Assignment:
When a line in the records includes the string "SOKAK", it goes into the tally; report that tally alone.

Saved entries
++++++++
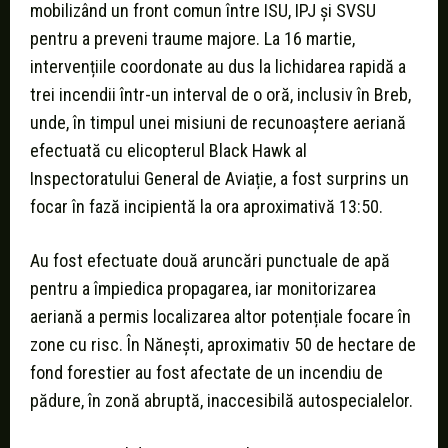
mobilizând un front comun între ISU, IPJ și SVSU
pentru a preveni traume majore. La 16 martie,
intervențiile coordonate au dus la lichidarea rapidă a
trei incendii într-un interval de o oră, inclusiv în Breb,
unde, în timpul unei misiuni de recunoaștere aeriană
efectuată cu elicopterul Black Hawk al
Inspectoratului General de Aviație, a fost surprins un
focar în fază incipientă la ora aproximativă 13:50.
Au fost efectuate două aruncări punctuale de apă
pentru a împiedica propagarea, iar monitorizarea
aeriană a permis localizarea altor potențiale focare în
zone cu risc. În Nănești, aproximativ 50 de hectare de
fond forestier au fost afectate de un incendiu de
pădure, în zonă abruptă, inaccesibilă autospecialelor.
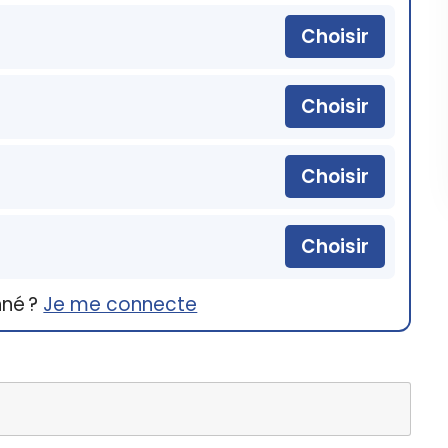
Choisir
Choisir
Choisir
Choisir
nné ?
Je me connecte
++++++++
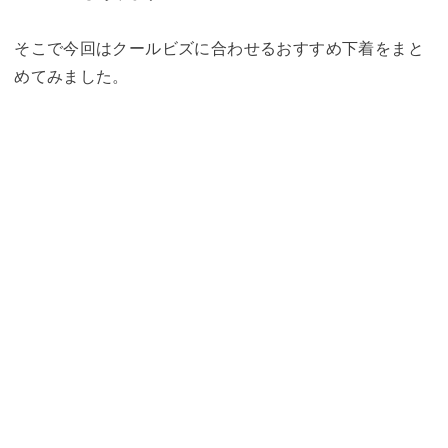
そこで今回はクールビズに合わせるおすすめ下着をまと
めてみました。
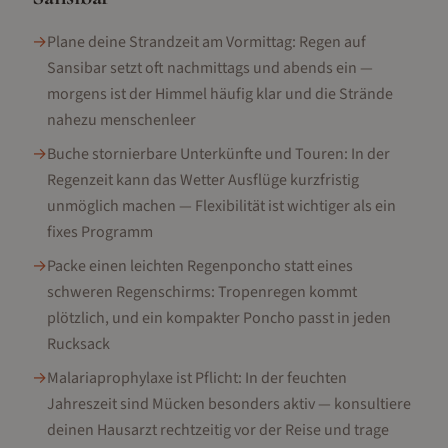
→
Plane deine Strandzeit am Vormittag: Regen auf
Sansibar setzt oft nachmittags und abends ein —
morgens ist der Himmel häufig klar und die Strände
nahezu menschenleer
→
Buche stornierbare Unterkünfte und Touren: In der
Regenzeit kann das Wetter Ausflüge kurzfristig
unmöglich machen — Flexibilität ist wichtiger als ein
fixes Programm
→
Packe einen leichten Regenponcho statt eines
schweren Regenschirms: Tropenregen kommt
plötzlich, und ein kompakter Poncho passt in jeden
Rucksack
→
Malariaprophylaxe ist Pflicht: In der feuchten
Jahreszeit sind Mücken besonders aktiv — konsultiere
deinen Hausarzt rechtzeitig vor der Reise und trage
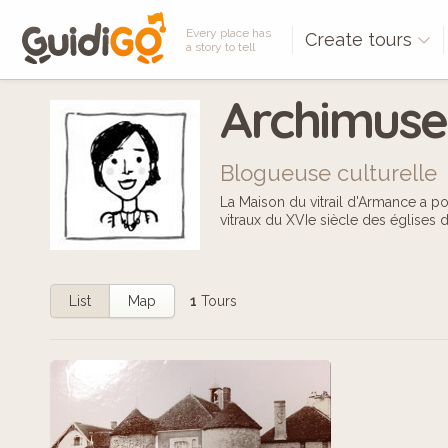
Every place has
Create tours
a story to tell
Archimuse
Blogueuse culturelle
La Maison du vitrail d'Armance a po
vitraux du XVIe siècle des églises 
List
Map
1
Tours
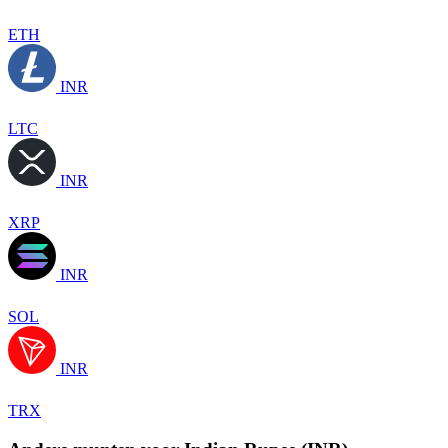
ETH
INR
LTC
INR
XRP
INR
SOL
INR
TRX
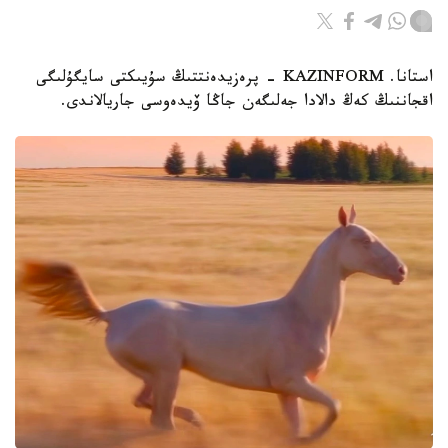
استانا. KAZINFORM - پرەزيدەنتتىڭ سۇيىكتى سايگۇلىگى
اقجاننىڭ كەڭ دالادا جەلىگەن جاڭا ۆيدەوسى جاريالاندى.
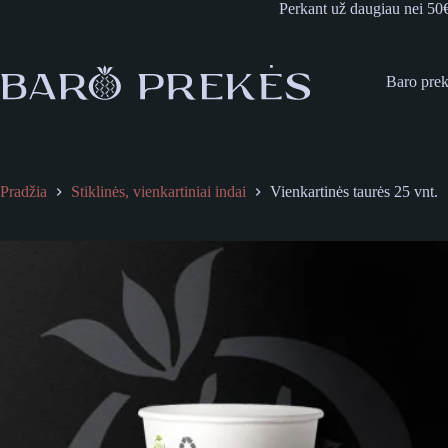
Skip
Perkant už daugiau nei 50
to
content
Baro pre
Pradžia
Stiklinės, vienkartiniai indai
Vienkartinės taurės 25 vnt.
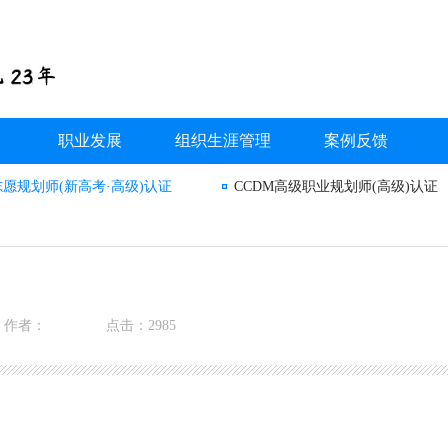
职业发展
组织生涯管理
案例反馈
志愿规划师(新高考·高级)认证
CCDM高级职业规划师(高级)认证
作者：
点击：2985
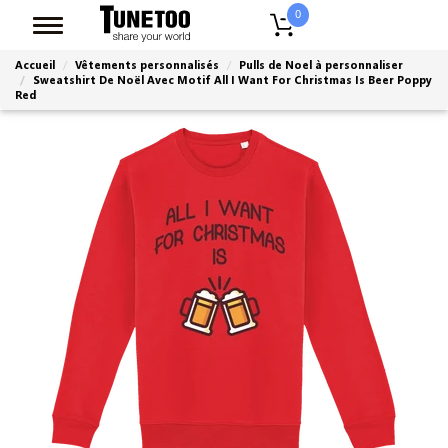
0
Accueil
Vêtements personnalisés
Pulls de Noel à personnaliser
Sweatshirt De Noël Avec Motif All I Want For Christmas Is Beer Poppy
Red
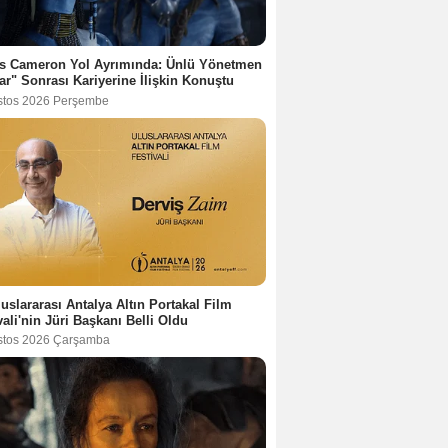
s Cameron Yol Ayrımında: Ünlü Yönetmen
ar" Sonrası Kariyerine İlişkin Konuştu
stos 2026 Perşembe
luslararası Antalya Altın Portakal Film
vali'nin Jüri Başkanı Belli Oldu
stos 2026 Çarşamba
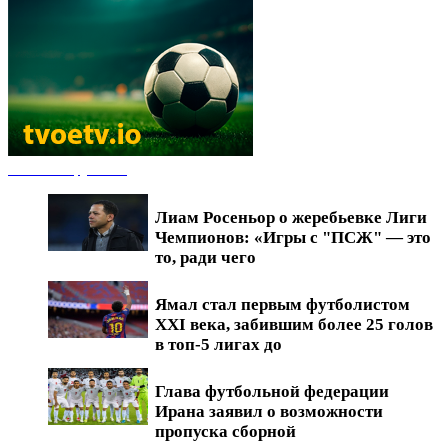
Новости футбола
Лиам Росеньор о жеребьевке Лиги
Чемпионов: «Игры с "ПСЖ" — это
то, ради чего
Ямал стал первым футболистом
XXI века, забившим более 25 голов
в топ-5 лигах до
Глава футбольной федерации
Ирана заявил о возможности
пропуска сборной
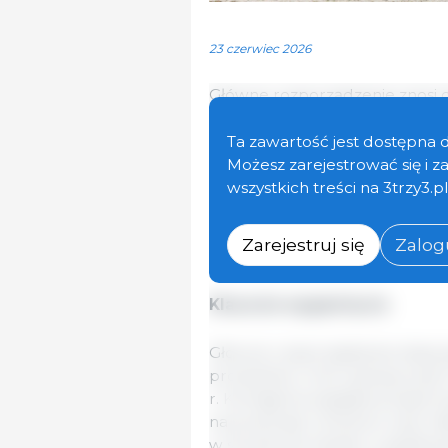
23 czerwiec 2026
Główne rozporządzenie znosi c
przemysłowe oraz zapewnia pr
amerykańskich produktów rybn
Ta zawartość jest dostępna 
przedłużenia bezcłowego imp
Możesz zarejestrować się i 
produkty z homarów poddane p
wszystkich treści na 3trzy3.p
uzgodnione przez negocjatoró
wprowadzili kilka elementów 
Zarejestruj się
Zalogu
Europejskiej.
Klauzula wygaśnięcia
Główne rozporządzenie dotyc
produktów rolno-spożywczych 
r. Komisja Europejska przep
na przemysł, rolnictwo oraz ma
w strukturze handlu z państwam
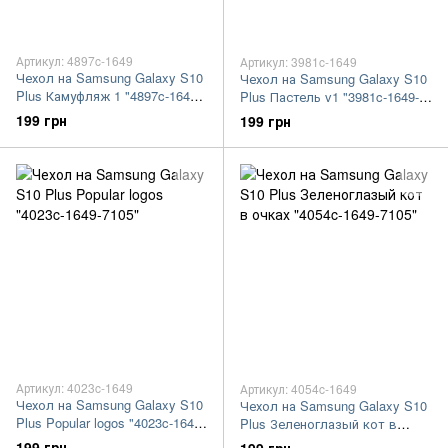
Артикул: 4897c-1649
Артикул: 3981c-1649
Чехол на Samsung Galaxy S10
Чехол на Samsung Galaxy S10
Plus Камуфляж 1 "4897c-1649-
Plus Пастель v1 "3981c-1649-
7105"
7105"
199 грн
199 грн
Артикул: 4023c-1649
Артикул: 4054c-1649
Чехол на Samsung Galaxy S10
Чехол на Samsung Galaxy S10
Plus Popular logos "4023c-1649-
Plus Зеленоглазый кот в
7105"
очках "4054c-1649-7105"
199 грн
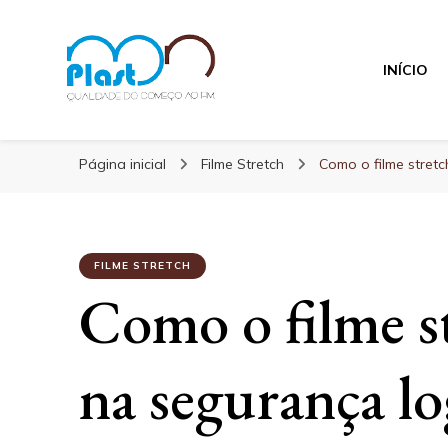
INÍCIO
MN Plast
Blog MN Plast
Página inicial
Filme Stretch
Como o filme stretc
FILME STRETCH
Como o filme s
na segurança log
++++++++
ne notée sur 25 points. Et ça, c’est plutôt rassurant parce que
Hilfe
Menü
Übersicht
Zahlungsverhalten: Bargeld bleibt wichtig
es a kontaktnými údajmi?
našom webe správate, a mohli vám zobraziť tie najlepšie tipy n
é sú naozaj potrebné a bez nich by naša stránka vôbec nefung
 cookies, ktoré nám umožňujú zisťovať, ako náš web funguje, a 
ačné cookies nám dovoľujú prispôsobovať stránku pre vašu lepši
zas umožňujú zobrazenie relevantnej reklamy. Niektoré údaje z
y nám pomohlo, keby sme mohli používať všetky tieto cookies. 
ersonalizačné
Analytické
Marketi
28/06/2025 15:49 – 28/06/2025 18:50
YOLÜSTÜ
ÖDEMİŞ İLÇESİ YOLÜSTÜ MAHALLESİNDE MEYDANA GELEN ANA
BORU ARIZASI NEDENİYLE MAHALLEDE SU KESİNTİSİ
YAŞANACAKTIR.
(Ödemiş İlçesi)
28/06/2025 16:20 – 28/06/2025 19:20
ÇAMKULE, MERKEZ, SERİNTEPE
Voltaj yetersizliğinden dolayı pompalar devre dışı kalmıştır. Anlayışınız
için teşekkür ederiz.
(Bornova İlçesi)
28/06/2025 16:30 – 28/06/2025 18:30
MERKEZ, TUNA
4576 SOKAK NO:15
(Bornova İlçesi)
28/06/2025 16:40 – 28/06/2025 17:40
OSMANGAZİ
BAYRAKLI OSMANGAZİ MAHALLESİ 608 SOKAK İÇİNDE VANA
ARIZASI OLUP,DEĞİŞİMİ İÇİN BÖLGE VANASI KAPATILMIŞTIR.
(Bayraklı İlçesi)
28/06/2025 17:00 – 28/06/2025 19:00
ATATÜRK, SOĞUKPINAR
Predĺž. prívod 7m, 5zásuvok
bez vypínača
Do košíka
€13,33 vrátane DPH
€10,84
++++++++
Your response:
2